------ Source information ------
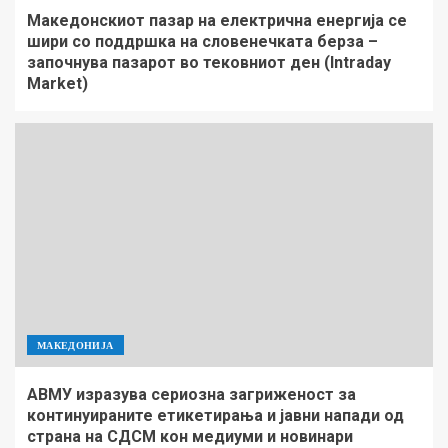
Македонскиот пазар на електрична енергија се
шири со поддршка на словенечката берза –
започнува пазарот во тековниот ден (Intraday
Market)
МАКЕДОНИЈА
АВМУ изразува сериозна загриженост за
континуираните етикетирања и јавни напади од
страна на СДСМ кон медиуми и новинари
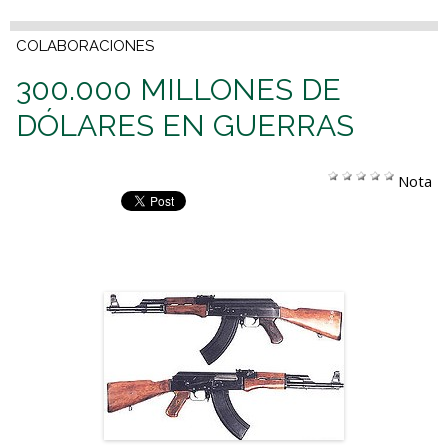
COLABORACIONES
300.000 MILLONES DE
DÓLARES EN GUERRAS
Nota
------
------ Source information ------
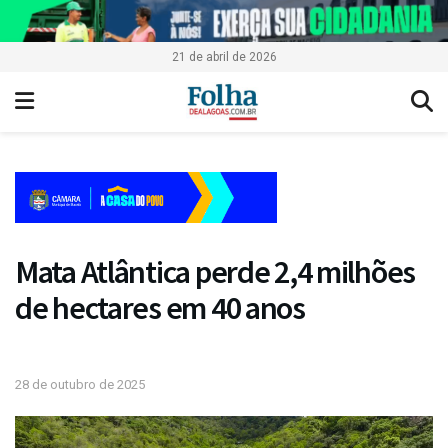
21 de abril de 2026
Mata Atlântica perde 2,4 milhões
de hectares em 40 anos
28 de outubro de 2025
------
Retype only the lines above between the line with "21 de abril de 2026" and the line with "28 de outubro de 2025", counting those two lines as well, and keep every character as it is.

Result for this task:
21 de abril de 2026
Mata Atlântica perde 2,4 milhões
de hectares em 40 anos
28 de outubro de 2025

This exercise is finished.